Perhaps the most pervasive and rampant challenge that has plagued the golf industry for decades is how to grow participation. We’ve been tasked with speaking to golfers — and regrettably, to a much lesser extent, non-golfers — about this very topic on several occasions, and when forced to choose between getting current golfers to play more or finding new golfers, the latter has always been most prevalent among our respondents.
In lockstep with that finding, our research has shown that as much as 80% of all golf-related spending comes from about 20-25% of those defined as participants. And whether one is an avid and obsessed player or someone who plays only a handful of times per year, our research has typically also shown most to be “maxed out” in terms of their rounds commitment.
Our annual golfer omnibus study, now in its 11th year, continues to show the phenomenon that before the season golfers are generally bullish. Up to 95% typically express the intention to play as many or more rounds of golf in the year ahead. Yet, when we look at the following year’s data, a significant majority indicate that they did not accomplish that goal in the previous year. This is corroborated by those in the industry who task themselves with trying to count annual rounds played, a set of numbers that has been consistently stagnant, of late.
So, it’s no surprise that until only recently the brunt of industry efforts towards the growth of the game has been expended on the cultivation of new players and introducing “opportunity segments” and those with “latent demand” to discover golf. Each of the game’s governing bodies has rolled out and invested significantly in a number of programs designed to provide entry ramps. The World Golf Foundation has done a terrific job in supporting, coordinating and playing Switzerland/United Nations in promoting each of these organizations and their programs.
In proprietary research that we conducted in advance of this year’s annual PGA Merchandise Show, we heard industry leaders from across all sectors echo the reality that industry participation efforts have typically placed an overwhelming emphasis on programs that promote trial, and to all accounts, many of these have been quite successful.
There is ample data to support the abundance of new players. Initiatives like PGA Junior League earn consistent accolades from both industry leaders and participants. “Get Golf Ready,” “The First Tee,” USGA/LPGA Girls Golf, “Drive, Chip and Putt,” “Youth on Course,” “Free Lesson Month” and even the build-out of golf entertainment complexes (Topgolf, Drive Shack, BigShots and their imitators) are also frequently credited for exposing the game to new audiences of potential participants.
As one of golf ’s leading financial analysts has often said to me, there are countless mature industries that would give their proverbial left arm to generate the new product trial that the golf industry achieves. The problem then is attrition. Golf is losing as many players as it is gaining and therein lies the root behind its participation stagnation.
Despite some industry data that suggests significant latent demand for golf and a newly defined segment of alternate “golf participants,” our research continues to show a relatively consistent trend of between 5.5 to 7 million engaged golfers fueling the golf economy.
So, the logical follow-up question, then, is with all of this trial being stimulated, what can we do to keep people in the game? We have an abundance of successful introductory programs. We have a competitive amateur infrastructure in place to sustain and support those who excel. But we have yet to crack the code on how to more effectively move the less engaged and less skilled players through the golfer lifecycle.

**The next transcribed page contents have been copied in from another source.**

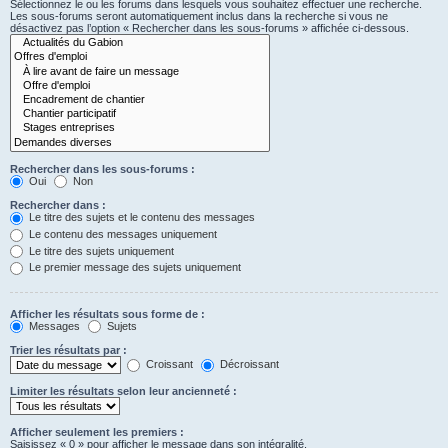
Sélectionnez le ou les forums dans lesquels vous souhaitez effectuer une recherche.
Les sous-forums seront automatiquement inclus dans la recherche si vous ne
désactivez pas l’option « Rechercher dans les sous-forums » affichée ci-dessous.
Rechercher dans les sous-forums :
Oui
Non
Rechercher dans :
Le titre des sujets et le contenu des messages
Le contenu des messages uniquement
Le titre des sujets uniquement
Le premier message des sujets uniquement
Afficher les résultats sous forme de :
Messages
Sujets
Trier les résultats par :
Croissant
Décroissant
Limiter les résultats selon leur ancienneté :
Afficher seulement les premiers :
Saisissez « 0 » pour afficher le message dans son intégralité.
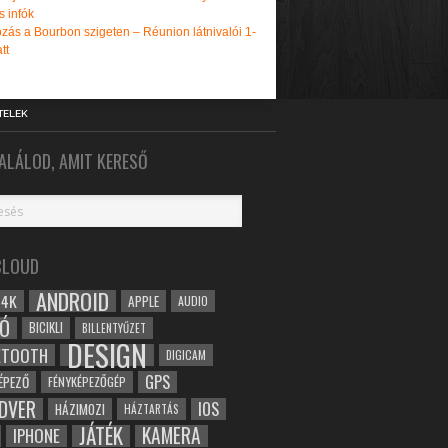
s infók
zás a Bourbon szigeten – Réunion látnivalói 1-
tt
TELEK
ALÁLOD, AMIT KERESŐ
CLOUD
ANDROID
4K
APPLE
AUDIO
Ó
BICIKLI
BILLENTYŰZET
DESIGN
ETOOTH
DIGICAM
GPS
ÉPEZŐ
FÉNYKÉPEZŐGÉP
DVER
IOS
HÁZIMOZI
HÁZTARTÁS
JÁTÉK
KAMERA
IPHONE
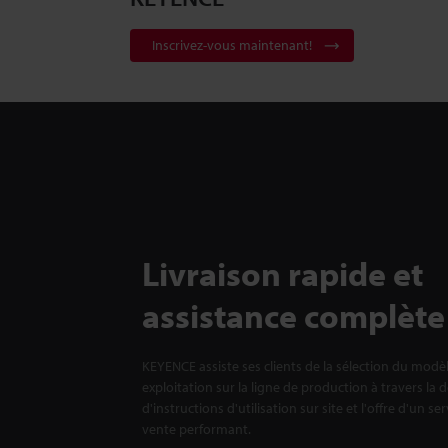
Inscrivez-vous maintenant!
Livraison rapide et
assistance complète
KEYENCE assiste ses clients de la sélection du modè
exploitation sur la ligne de production à travers la 
d'instructions d'utilisation sur site et l'offre d'un se
vente performant.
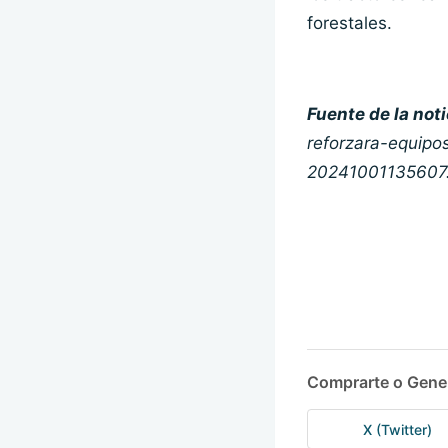
forestales.
Fuente de la noti
reforzara-equipo
20241001135607
Comprarte o Gene
X (Twitter)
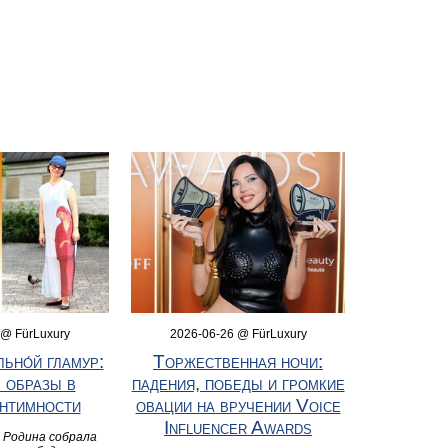
 @ FürLuxury
2026-06-26 @ FürLuxury
ьно́й гламур:
Торжественная ночи:
 образы в
падения, победы и громкие
интимности
овации на вручении Voice
Influencer Awards
 Родина собрала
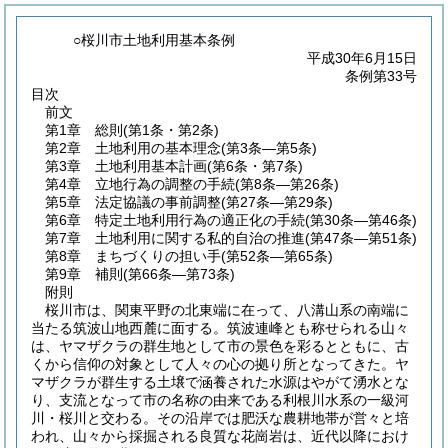
○桜川市土地利用基本条例
平成30年6月15日
条例第33号
目次
前文
第1章
総則
(第1条・第2条)
第2章
土地利用の基本理念
(第3条―第5条)
第3章
土地利用基本計画
(第6条・第7条)
第4章
立地行為の調整の手続
(第8条―第26条)
第5章
法定協議の事前調整
(第27条―第29条)
第6章
特定土地利用行為の適正化の手続
(第30条―第46条)
第7章
土地利用に関する私的自治の推進
(第47条―第51条)
第8章
まちづくりの担い手
(第52条―第65条)
第9章
補則
(第66条―第73条)
附則
桜川市は、関東平野の北東端に在って、八溝山系の南端に
当たる筑波山地西麓に面する。筑波連峰とも称せられる山々
は、ヤマザクラの群生地として市の景色を彩るとともに、古
くから信仰の対象として人々の心の拠り所となってきた。ヤ
マザクラが群生する土壌で涵養された水源はやがて湧水とな
り、支流となって市の名称の由来である利根川水系の一級河
川・桜川と交わる。その沿岸では肥沃な農耕地帯が営々と培
われ、山々から採掘される良質な花崗岩は、近代以降におけ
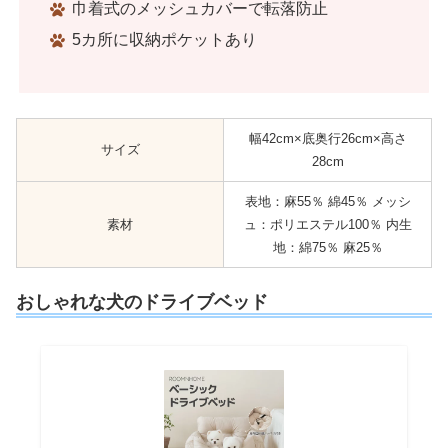
巾着式のメッシュカバーで転落防止
5カ所に収納ポケットあり
幅42cm×底奥行26cm×高さ
サイズ
28cm
表地：麻55％ 綿45％ メッシ
素材
ュ：ポリエステル100％ 内生
地：綿75％ 麻25％
おしゃれな犬のドライブベッド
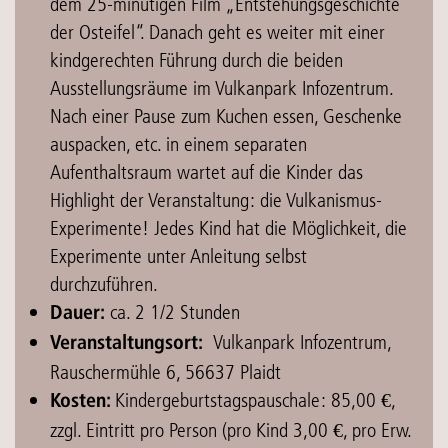
dem 25-minütigen Film „Entstehungsgeschichte
der Osteifel“. Danach geht es weiter mit einer
kindgerechten Führung durch die beiden
Ausstellungsräume im Vulkanpark Infozentrum.
Nach einer Pause zum Kuchen essen, Geschenke
auspacken, etc. in einem separaten
Aufenthaltsraum wartet auf die Kinder das
Highlight der Veranstaltung: die Vulkanismus-
Experimente! Jedes Kind hat die Möglichkeit, die
Experimente unter Anleitung selbst
durchzuführen.
ca. 2 1/2 Stunden
Dauer:
Vulkanpark Infozentrum,
Veranstaltungsort:
Rauschermühle 6, 56637 Plaidt
Kindergeburtstagspauschale: 85,00 €,
Kosten:
zzgl. Eintritt pro Person (pro Kind 3,00 €, pro Erw.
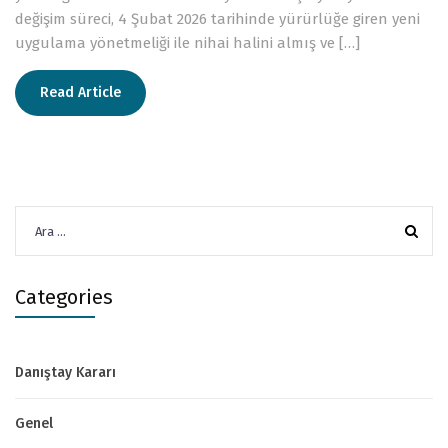
değişim süreci, 4 Şubat 2026 tarihinde yürürlüğe giren yeni
uygulama yönetmeliği ile nihai halini almış ve […]
Read Article
Arama:
Categories
Danıştay Kararı
Genel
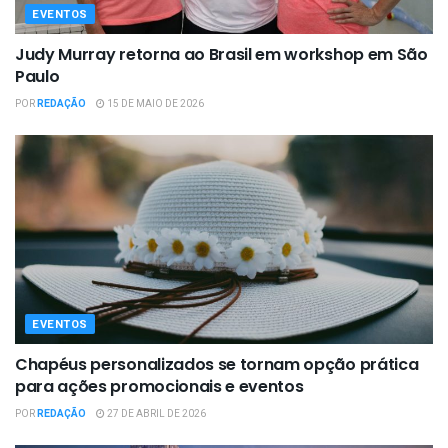
EVENTOS
Judy Murray retorna ao Brasil em workshop em São
Paulo
POR
REDAÇÃO
15 DE MAIO DE 2026
EVENTOS
Chapéus personalizados se tornam opção prática
para ações promocionais e eventos
POR
REDAÇÃO
27 DE ABRIL DE 2026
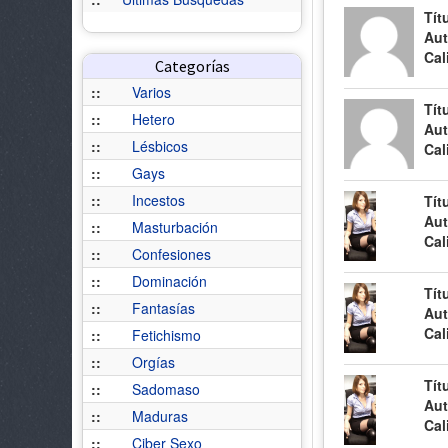
Tít
Aut
Cal
Categorías
::
Varios
Tít
::
Hetero
Aut
::
Lésbicos
Cal
::
Gays
::
Incestos
Tít
Aut
::
Masturbación
Cal
::
Confesiones
::
Dominación
Tít
::
Fantasías
Aut
Cal
::
Fetichismo
::
Orgías
Tít
::
Sadomaso
Aut
::
Maduras
Cal
::
Ciber Sexo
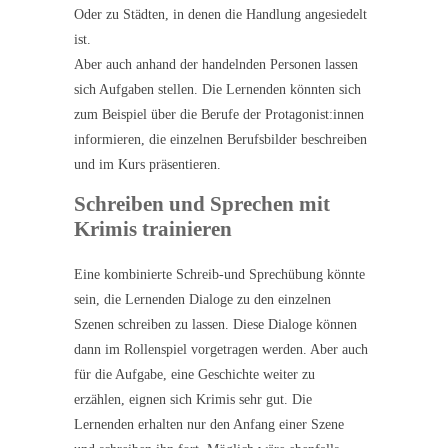
Oder zu Städten, in denen die Handlung angesiedelt
ist.
Aber auch anhand der handelnden Personen lassen
sich Aufgaben stellen. Die Lernenden könnten sich
zum Beispiel über die Berufe der Protagonist:innen
informieren, die einzelnen Berufsbilder beschreiben
und im Kurs präsentieren.
Schreiben und Sprechen mit
Krimis trainieren
Eine kombinierte Schreib-und Sprechübung könnte
sein, die Lernenden Dialoge zu den einzelnen
Szenen schreiben zu lassen. Diese Dialoge können
dann im Rollenspiel vorgetragen werden. Aber auch
für die Aufgabe, eine Geschichte weiter zu
erzählen, eignen sich Krimis sehr gut. Die
Lernenden erhalten nur den Anfang einer Szene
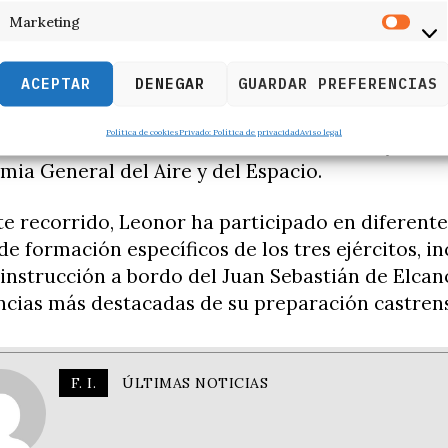
 y el distintivo de “cazador paracaidista”, al igu
Marketing
lumnos que completaron con éxito el programa.
ACEPTAR
DENEGAR
GUARDAR PREFERENCIAS
n en Alcantarilla se enmarca en el último año d
 militar de la heredera, que comenzó en la Aca
Política de cookies
Privado: Política de privacidad
Aviso legal
itar, continuó en la Escuela Naval Militar y cul
mia General del Aire y del Espacio.
e recorrido, Leonor ha participado en diferentes
de formación específicos de los tres ejércitos, i
instrucción a bordo del Juan Sebastián de Elcan
ncias más destacadas de su preparación castren
F. I.
ÚLTIMAS NOTICIAS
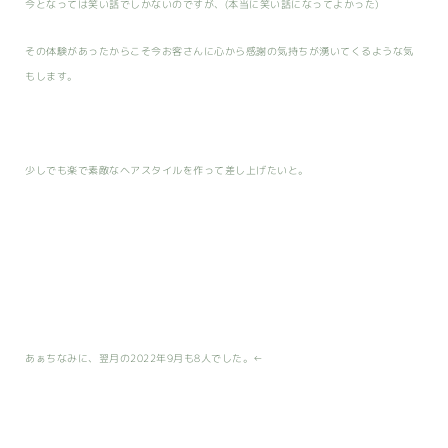
今となっては笑い話でしかないのですが、(本当に笑い話になってよかった)
その体験があったからこそ今お客さんに心から感謝の気持ちが湧いてくるような気
もします。
少しでも楽で素敵なヘアスタイルを作って差し上げたいと。
あぁちなみに、翌月の2022年9月も8人でした。←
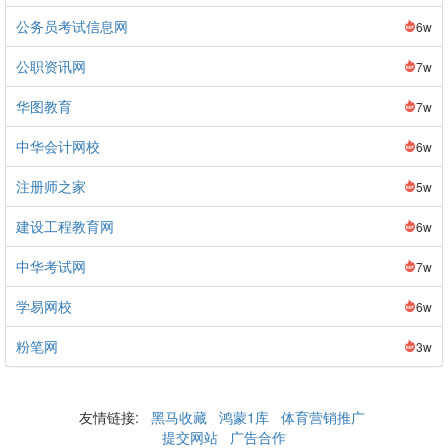
公务员考试信息网
6w
公职资讯网
7w
华图教育
7w
中华会计网校
6w
注册师之家
5w
建设工程教育网
6w
中华考试网
7w
学易网校
6w
粉笔网
3w
友情链接:
黑马收藏
鸿蒙1库
体育营销推广
提交网站
广告合作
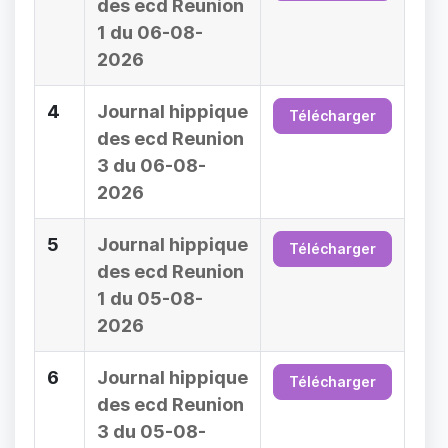
des ecd Reunion
1 du 06-08-
2026
4
Journal hippique
Télécharger
des ecd Reunion
3 du 06-08-
2026
5
Journal hippique
Télécharger
des ecd Reunion
1 du 05-08-
2026
6
Journal hippique
Télécharger
des ecd Reunion
3 du 05-08-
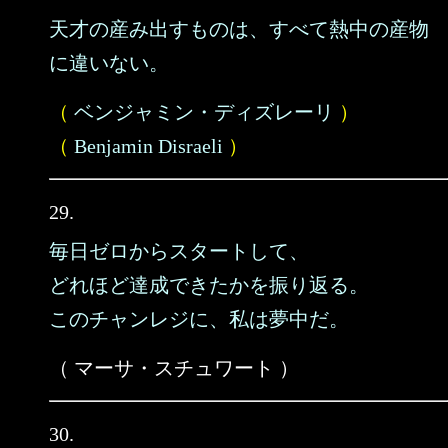
天才の産み出すものは、すべて熱中の産物
に違いない。
（
ベンジャミン・ディズレーリ
）
（
Benjamin Disraeli
）
29.
毎日ゼロからスタートして、
どれほど達成できたかを振り返る。
このチャンレジに、私は夢中だ。
（ マーサ・スチュワート ）
30.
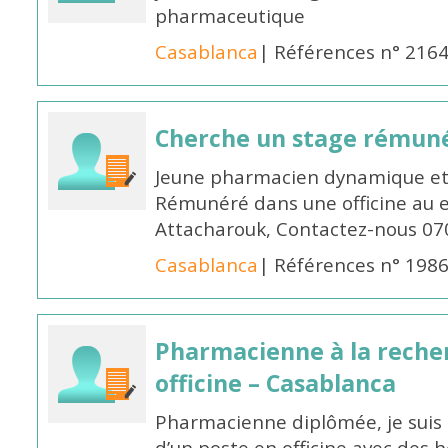
pharmaceutique
Casablanca
| Références n° 216
Cherche un stage rémun
Jeune pharmacien dynamique et 
Rémunéré dans une officine au 
Attacharouk, Contactez-nous 0
Casablanca
| Références n° 198
Pharmacienne à la reche
officine – Casablanca
Pharmacienne diplômée, je suis 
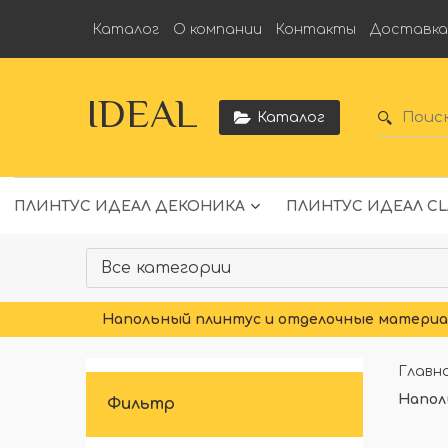
Каталог
О компании
Контакты
Доставк
IDEAL
Каталог
ПЛИНТУС ИДЕАЛ ДЕКОНИКА
ПЛИНТУС ИДЕАЛ CL
Напольный плинтус и отделочные материал
Главн
Напол
Фильтр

Some of this can be attributed to foundational challenges in the overall infrastructure and customer service elements that comprise the golfer experience. Last week in this space, I spoke to how course conditions and social elements are consistently cited in our research as the major drivers of golfer satisfaction. Byproducts of this are access challenges and the pervasive cries that golf is too expensive and takes too much time. Both of these “barriers,” I will question in a future column, because they are actually cliches for more fundamental issues. But our research suggests that something else may be missing.
U.S. consumer packaged goods companies have built successful distribution and retention models through careful attention and cultivation of customers both at the point of sale and through direct marketing efforts. This is the “connective tissue” that stewards those who initially engage in a brand to a more meaningful and continuous relationship, immune to the distractions of competitive products or substitutes.
The essence and compelling benefits and features of the brand are consistently reinforced. Golf, as a product lacks that consistency in its delivery. There is no coordinated stewardship that ushers new, non-elite golfers from completion of an onboarding program, through the appropriate next phases in their golfer lifecycle.
One candidate is the grassroots PGA professional, presently pulled in too many directions by current customers to play that role. Another is the allied golf associations of the USGA (the former state and regional associations), but for the most part, they are understaffed and consumed by their administrative and governance functions to organize around this task. Another could be a diligently managed “viral army” of golfer ambassadors, akin to packaged goods field representatives.
Whoever ultimately can step up, may finally solve golf’s retention riddle.